If we take these results at face value, it seems we can answer one of our questions; ego-ludic sounds constitute a sizeable part of a players experience, even while playing a prototype. 

When taking a closer look at the averages of the answers there are some interesting tendencies and contradictions to be found. The first interesting thing is that almost all categories increased, except negative affect (which you could say means Positive Affect doubled). For example both Immersion and Flow increased by a very similar amount (Immersion: 0.938 à 1.333, Flow: 0.688 à 1.056, 30% and 35% respectively). This result supports the argument of earlier mentioned research that their differences are negligible.

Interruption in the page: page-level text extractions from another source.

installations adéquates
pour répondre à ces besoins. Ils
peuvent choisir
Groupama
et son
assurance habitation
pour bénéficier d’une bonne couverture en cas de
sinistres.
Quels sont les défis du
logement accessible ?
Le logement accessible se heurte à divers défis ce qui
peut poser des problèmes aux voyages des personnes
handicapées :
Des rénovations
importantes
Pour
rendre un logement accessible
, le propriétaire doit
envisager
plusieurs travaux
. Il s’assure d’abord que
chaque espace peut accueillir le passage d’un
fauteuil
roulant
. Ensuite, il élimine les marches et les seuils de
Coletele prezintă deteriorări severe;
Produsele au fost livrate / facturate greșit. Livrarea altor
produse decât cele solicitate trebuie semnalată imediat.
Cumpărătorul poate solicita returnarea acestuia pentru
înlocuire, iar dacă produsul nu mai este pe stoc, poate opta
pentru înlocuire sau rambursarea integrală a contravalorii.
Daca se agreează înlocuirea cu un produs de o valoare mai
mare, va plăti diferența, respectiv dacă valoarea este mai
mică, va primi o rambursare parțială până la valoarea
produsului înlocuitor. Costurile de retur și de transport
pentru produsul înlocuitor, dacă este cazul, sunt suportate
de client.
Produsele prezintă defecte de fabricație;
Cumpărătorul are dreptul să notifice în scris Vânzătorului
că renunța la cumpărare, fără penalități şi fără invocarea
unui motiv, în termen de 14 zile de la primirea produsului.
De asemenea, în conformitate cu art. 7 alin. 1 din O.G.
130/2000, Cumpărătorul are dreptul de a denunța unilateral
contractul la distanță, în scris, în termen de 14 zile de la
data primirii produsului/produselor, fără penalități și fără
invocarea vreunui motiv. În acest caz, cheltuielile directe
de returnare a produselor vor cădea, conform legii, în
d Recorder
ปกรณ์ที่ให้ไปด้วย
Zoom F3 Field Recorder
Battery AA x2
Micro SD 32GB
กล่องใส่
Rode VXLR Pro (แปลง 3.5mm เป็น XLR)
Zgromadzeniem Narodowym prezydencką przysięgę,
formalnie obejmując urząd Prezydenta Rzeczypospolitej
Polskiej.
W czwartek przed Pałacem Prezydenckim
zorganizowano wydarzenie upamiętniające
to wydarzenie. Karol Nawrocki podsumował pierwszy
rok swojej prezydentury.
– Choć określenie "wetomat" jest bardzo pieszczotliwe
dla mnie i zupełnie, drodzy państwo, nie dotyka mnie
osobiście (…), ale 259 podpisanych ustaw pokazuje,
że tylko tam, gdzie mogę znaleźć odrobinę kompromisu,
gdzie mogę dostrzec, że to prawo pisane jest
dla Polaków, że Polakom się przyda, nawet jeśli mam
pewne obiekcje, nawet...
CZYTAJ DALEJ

Competence and Challenge also increased in score (12% and 18% respectively), which could mean players both felt more challenged and more competent in solving these challenges when presented with audio-cues. These increases might also have impacted the increase of other competences; a higher Challenge score (and thus a feeling of a bigger/better challenge) might have influenced Immersion through their relation as seen in the SCI-model. The same could be said for the increase and decrease of Positive and Negative Affect respectively. When looking at Challenge and its relationship to Competence, which could be seen as a basic human need (Vahli and Karhulahti, 2020), there might have been a trickle-down effect on the players mood by fulfilling a part of this need and thus influencing the scores of Affect.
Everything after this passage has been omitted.